* _Work order_
Extract from the entries below, exactly as given, only the lines from the line containing "associated with the" to the line containing "to foster a", both lines included.
BEGIN Given records
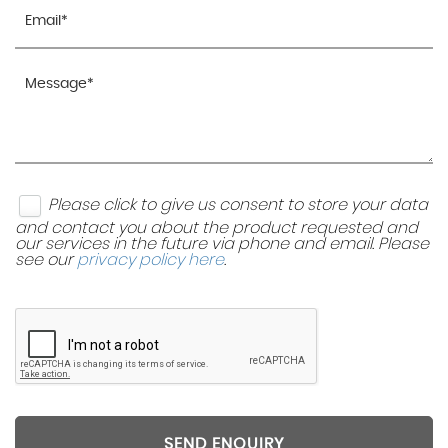
Please click to give us consent to store your data
and contact you about the product requested and
our services in the future via phone and email. Please
see our
privacy policy here
.
SEND ENQUIRY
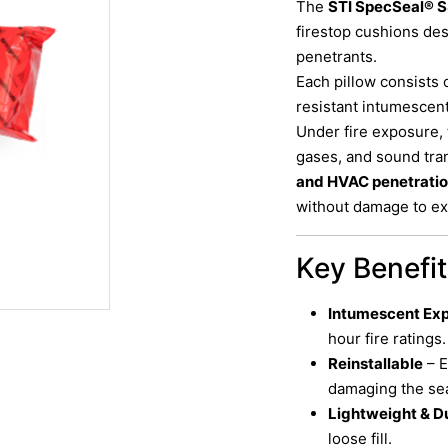
The
STI SpecSeal® S
firestop cushions de
penetrants.
Each pillow consists 
resistant intumescen
Under fire exposure,
gases, and sound tran
and HVAC penetrati
without damage to exi
Key Benefi
Intumescent Ex
hour fire ratings.
Reinstallable
– E
damaging the sea
Lightweight & D
loose fill.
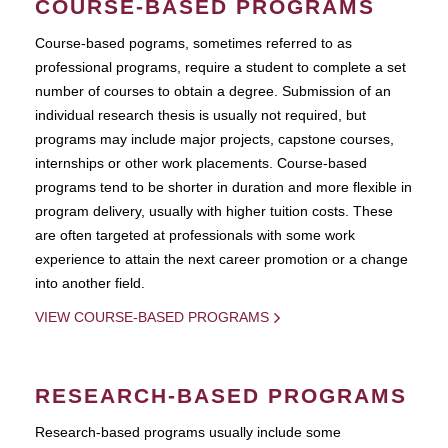
COURSE-BASED PROGRAMS
Course-based pograms, sometimes referred to as
professional programs, require a student to complete a set
number of courses to obtain a degree. Submission of an
individual research thesis is usually not required, but
programs may include major projects, capstone courses,
internships or other work placements. Course-based
programs tend to be shorter in duration and more flexible in
program delivery, usually with higher tuition costs. These
are often targeted at professionals with some work
experience to attain the next career promotion or a change
into another field.
VIEW COURSE-BASED PROGRAMS
RESEARCH-BASED PROGRAMS
Research-based programs usually include some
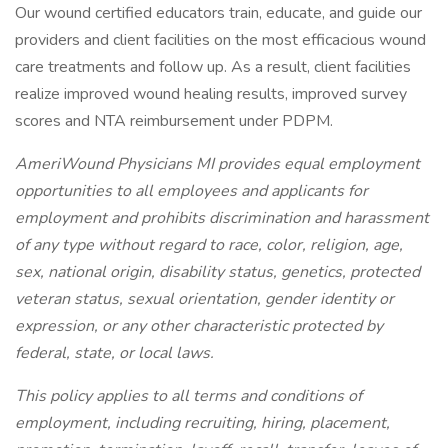
Our wound certified educators train, educate, and guide our
providers and client facilities on the most efficacious wound
care treatments and follow up. As a result, client facilities
realize improved wound healing results, improved survey
scores and NTA reimbursement under PDPM.
AmeriWound Physicians MI provides equal employment
opportunities to all employees and applicants for
employment and prohibits discrimination and harassment
of any type without regard to race, color, religion, age,
sex, national origin, disability status, genetics, protected
veteran status, sexual orientation, gender identity or
expression, or any other characteristic protected by
federal, state, or local laws.
This policy applies to all terms and conditions of
employment, including recruiting, hiring, placement,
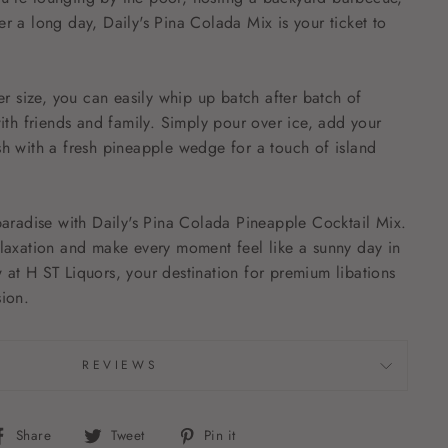
er a long day, Daily's Pina Colada Mix is your ticket to
ter size, you can easily whip up batch after batch of
with friends and family. Simply pour over ice, add your
sh with a fresh pineapple wedge for a touch of island
 paradise with Daily's Pina Colada Pineapple Cocktail Mix.
elaxation and make every moment feel like a sunny day in
 at H ST Liquors, your destination for premium libations
sion.
REVIEWS
Share
Tweet
Pin
Share
Tweet
Pin it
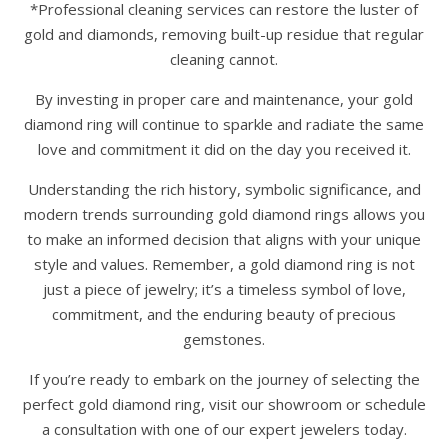
*Professional cleaning services can restore the luster of
gold and diamonds, removing built-up residue that regular
cleaning cannot.
By investing in proper care and maintenance, your gold
diamond ring will continue to sparkle and radiate the same
love and commitment it did on the day you received it.
Understanding the rich history, symbolic significance, and
modern trends surrounding gold diamond rings allows you
to make an informed decision that aligns with your unique
style and values. Remember, a gold diamond ring is not
just a piece of jewelry; it’s a timeless symbol of love,
commitment, and the enduring beauty of precious
gemstones.
If you’re ready to embark on the journey of selecting the
perfect gold diamond ring, visit our showroom or schedule
a consultation with one of our expert jewelers today.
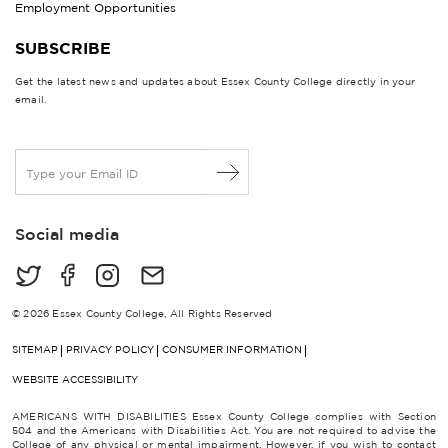
Employment Opportunities
SUBSCRIBE
Get the latest news and updates about Essex County College directly in your
email.
E
m
a
i
Social media
l
*
© 2026 Essex County College, All Rights Reserved
SITEMAP
PRIVACY POLICY
CONSUMER INFORMATION
WEBSITE ACCESSIBILITY
AMERICANS WITH DISABILITIES Essex County College complies with Section
504 and the Americans with Disabilities Act. You are not required to advise the
College of any physical or mental impairment. However, if you wish to contact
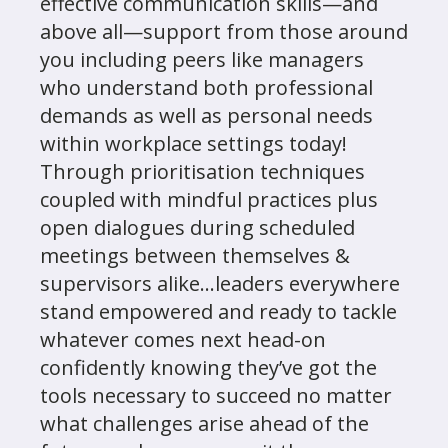
effective communication skills—and
above all—support from those around
you including peers like managers
who understand both professional
demands as well as personal needs
within workplace settings today!
Through prioritisation techniques
coupled with mindful practices plus
open dialogues during scheduled
meetings between themselves &
supervisors alike...leaders everywhere
stand empowered and ready to tackle
whatever comes next head-on
confidently knowing they’ve got the
tools necessary to succeed no matter
what challenges arise ahead of the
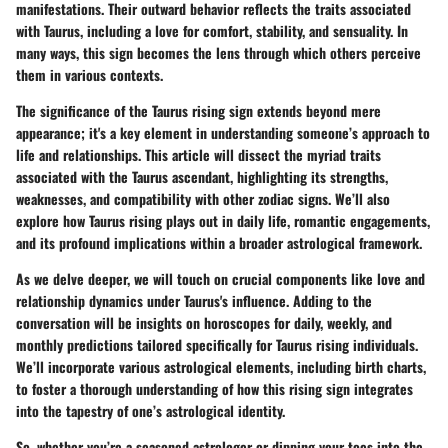
manifestations. Their outward behavior reflects the traits associated
with Taurus, including a love for comfort, stability, and sensuality. In
many ways, this sign becomes the lens through which others perceive
them in various contexts.
The significance of the Taurus rising sign extends beyond mere
appearance; it's a key element in understanding someone’s approach to
life and relationships. This article will dissect the myriad traits
associated with the Taurus ascendant, highlighting its strengths,
weaknesses, and compatibility with other zodiac signs. We’ll also
explore how Taurus rising plays out in daily life, romantic engagements,
and its profound implications within a broader astrological framework.
As we delve deeper, we will touch on crucial components like love and
relationship dynamics under Taurus's influence. Adding to the
conversation will be insights on horoscopes for daily, weekly, and
monthly predictions tailored specifically for Taurus rising individuals.
We’ll incorporate various astrological elements, including birth charts,
to foster a thorough understanding of how this rising sign integrates
into the tapestry of one’s astrological identity.
So, whether you’re a seasoned astrologer or dipping your toes into the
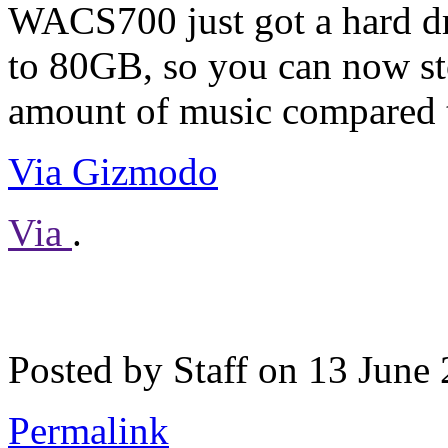
WACS700 just got a hard d
to 80GB, so you can now st
amount of music compared t
Via Gizmodo
Via
.
Posted by Staff on 13 June
Permalink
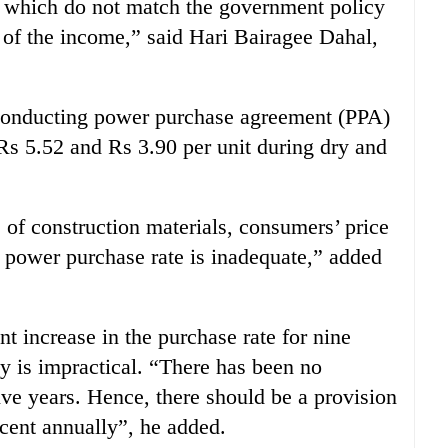
nt which do not match the government policy
t of the income,” said Hari Bairagee Dahal,
 conducting power purchase agreement (PPA)
 Rs 5.52 and Rs 3.90 per unit during dry and
e of construction materials, consumers’ price
w power purchase rate is inadequate,” added
t increase in the purchase rate for nine
y is impractical. “There has been no
five years. Hence, there should be a provision
 cent annually”, he added.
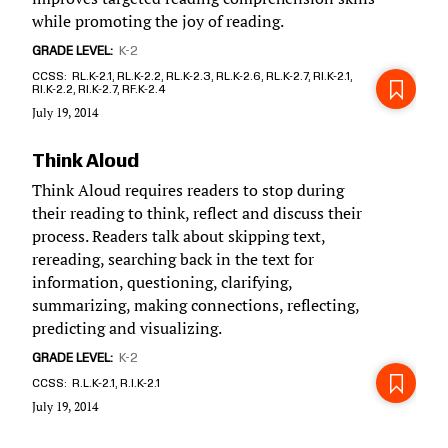
while promoting the joy of reading.
GRADE LEVEL
K-2
CCSS
RL.K-2.1, RL.K-2.2, RL.K-2.3, RL.K-2.6, RL.K-2.7, RI.K-2.1,
RI.K-2.2, RI.K-2.7, RF.K-2.4
July 19, 2014
Think Aloud
Think Aloud requires readers to stop during
their reading to think, reflect and discuss their
process. Readers talk about skipping text,
rereading, searching back in the text for
information, questioning, clarifying,
summarizing, making connections, reflecting,
predicting and visualizing.
GRADE LEVEL
K-2
CCSS
R.L.K-2.1, R.I.K-2.1
July 19, 2014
END Given records
* _Answer to the exercise_
associated with the Taurus ascendant, highlighting its strengths,
weaknesses, and compatibility with other zodiac signs. We’ll also
explore how Taurus rising plays out in daily life, romantic engagements,
and its profound implications within a broader astrological framework.
As we delve deeper, we will touch on crucial components like love and
relationship dynamics under Taurus's influence. Adding to the
conversation will be insights on horoscopes for daily, weekly, and
monthly predictions tailored specifically for Taurus rising individuals.
We’ll incorporate various astrological elements, including birth charts,
to foster a thorough understanding of how this rising sign integrates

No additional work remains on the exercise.